Neuroanatomical phenotypes in mental illness: identifying convergent and divergent cortical phenotypes across autism, ADHD and schizophrenia.
Park MTM., Raznahan A., Shaw P., Gogtay N., Lerch JP., Chakravarty MM.
BACKGROUND: There is evidence suggesting neuropsychiatric disorders share genomic, cognitive and clinical features. Here, we ask if autism-spectrum disorders (ASD), attention-deficit/hyperactivity disorder (ADHD) and schizophrenia share neuroanatomical variations. METHODS: First, we used measures of cortical anatomy to estimate spatial overlap of neuroanatomical variation using univariate methods. Next, we developed a novel methodology to determine whether cortical deficits specifically target or are "enriched" within functional resting-state networks. RESULTS: We found cortical anomalies were preferentially enriched across functional networks rather than clustering spatially.
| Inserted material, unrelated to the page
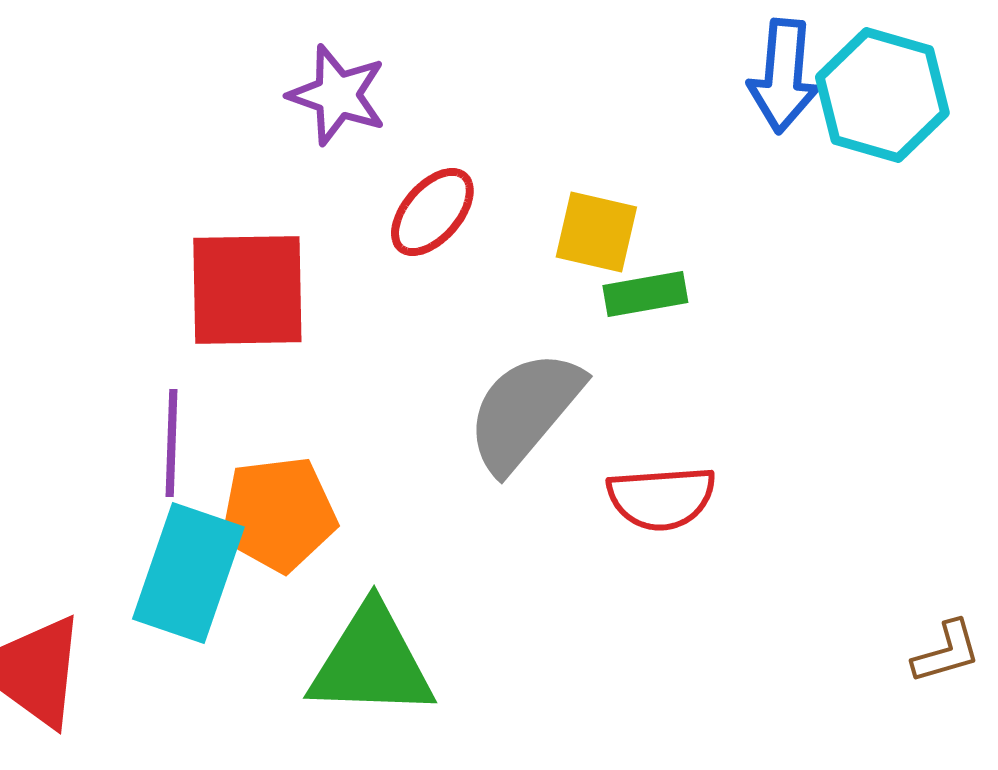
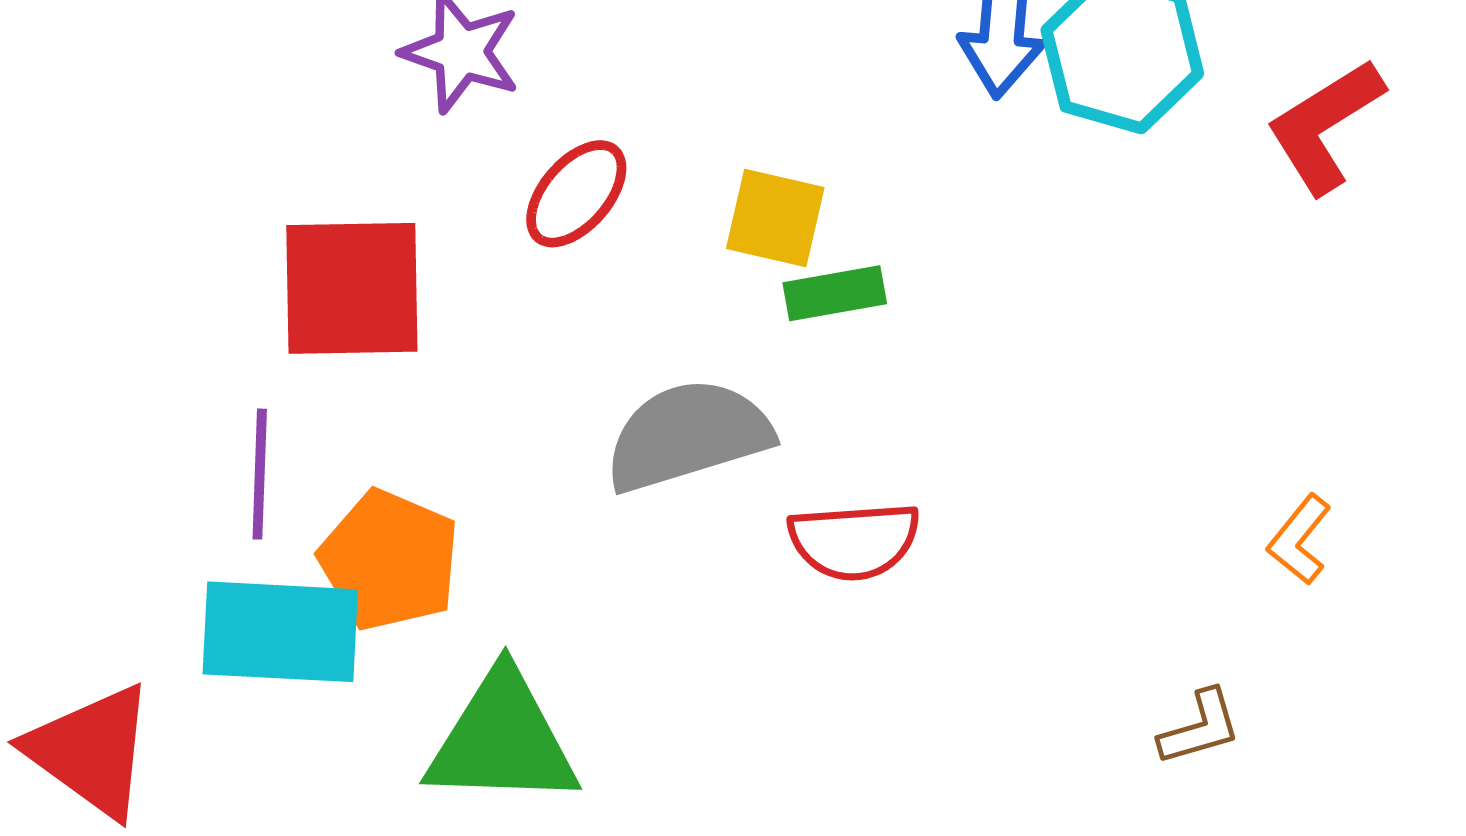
gray semicircle: (524, 411) -> (688, 435), turned 33
orange pentagon: (278, 514) -> (389, 560), turned 30
cyan rectangle: (188, 573) -> (280, 632), turned 74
Specifically, cortical thickness showed significant enrichment between patients with ASD and those with ADHD in the default mode network, between patients with ASD and those with schizophrenia in the frontoparietal and limbic networks, and between patients with ADHD and those with schizophrenia in the ventral attention network. Networks enriched in cortical thickness anomalies were also strongly represented in functional MRI results (Neurosynth; r = 0.64, p = 0.032). LIMITATIONS: We did not account for variable symptom dimensions and severity in patient populations, and our cross-sectional design prevented longitudinal analyses of developmental trajectories. CONCLUSION: These findings suggest that common deficits across neuropsychiatric disorders cannot simply be characterized as arising out of local changes in cortical grey matter, but rather as entities of both local and systemic alterations targeting brain networks.